# Gordo and Twitch update



## desertsss (Apr 25, 2009)

So with everyone's advice and helpful ideas my little Gordo and Twitch are "bulking" up. Yay! Even though they are at max. 3 inches long in the carapace, I can actually feel the weight difference. I need to get a scale. Their appetite now is amazing. That spring mix is a dream come true. I now need to throw more variety in their diet, for the last three weeks it has been mainly spring mix, some dandelion greens and occasional squash. They love it all and "clean their plate". When it comes to big pieces Twitch will eat one side while Gordo goes and tries to pull it out of his mouth. It's like a cute tug of war. 
I did have a couple questions though. 
Is it healthy for them to fight over the same piece?
Almost always after they eat they take a short nap. Does this mean they are "stuffing" themselves?
Also, my little Twitch has had his neck peeling now for a couple weeks. It is almost a whole sheet of skin. It is still healthily attached directly behind his head, but because it is coming off in a sheet it has kind of folded over the top of his head and looks like a little tortoise hat. I will take a pic and post after he wakes up. I can visibly see they are growing so is this normal? Also, the skin around his eyes seems to be dry. I am still soaking them every day for 15-30 minutes, could he be dehydrated?


----------



## tortoisenerd (Apr 25, 2009)

In my opinion they should be eating in separate parts of the enclosure if there is any sign of fighting over the food. If it's more of a playful thing, then keep an eye on it to make sure they are not bullying, and continue the way you are doing it. Are they otherwise ok in the same enclosure?
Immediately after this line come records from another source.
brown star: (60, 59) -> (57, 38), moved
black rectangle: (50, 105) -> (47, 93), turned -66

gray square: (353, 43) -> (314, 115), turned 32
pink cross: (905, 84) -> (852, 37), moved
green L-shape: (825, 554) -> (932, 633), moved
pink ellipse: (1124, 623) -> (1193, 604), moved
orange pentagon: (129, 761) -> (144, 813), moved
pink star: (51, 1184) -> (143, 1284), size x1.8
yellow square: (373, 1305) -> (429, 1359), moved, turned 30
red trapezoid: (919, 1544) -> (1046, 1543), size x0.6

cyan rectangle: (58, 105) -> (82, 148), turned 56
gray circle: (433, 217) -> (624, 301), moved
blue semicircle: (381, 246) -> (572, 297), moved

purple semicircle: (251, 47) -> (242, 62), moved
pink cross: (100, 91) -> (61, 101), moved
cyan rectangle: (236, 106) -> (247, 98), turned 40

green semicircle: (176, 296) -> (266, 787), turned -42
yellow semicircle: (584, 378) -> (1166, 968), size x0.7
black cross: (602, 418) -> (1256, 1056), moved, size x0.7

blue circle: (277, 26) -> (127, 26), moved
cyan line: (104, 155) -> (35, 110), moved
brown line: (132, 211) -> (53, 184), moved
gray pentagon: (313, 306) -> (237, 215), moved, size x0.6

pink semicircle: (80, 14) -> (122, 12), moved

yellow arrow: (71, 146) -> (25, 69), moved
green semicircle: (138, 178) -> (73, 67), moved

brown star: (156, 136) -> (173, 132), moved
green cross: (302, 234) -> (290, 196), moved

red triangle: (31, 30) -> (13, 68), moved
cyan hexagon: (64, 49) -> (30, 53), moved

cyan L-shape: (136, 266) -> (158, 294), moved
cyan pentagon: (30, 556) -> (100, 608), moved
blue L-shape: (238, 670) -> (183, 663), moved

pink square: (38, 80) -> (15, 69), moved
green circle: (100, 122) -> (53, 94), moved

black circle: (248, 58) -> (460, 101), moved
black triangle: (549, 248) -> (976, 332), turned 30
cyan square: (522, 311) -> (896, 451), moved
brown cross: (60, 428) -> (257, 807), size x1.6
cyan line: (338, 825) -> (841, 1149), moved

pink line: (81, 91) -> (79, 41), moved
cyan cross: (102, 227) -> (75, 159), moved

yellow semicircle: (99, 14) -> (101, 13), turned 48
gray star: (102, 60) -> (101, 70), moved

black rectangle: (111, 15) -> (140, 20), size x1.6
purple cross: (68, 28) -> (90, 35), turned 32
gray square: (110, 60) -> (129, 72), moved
Most torts nap during the day, especially at a young age. They will also tend to bask before and/or after eating to be warm enough to digest the food. If you worry you are feeding too much, some people think that whatever the tort can eat in 20 minutes is an approximate guide as to what to feed. My tort eats very slow and I also don't chop the food much, so he will eat for much longer than that. He's also a hatchling so I let him eat whatever he wants within reason. If they are underweight, then of course feed as much as they want. You should weigh and measure them weekly or monthly to track progress. If you post the changes in weight and SCL, some members here would likely be able to guess if they are growing at a steady pace.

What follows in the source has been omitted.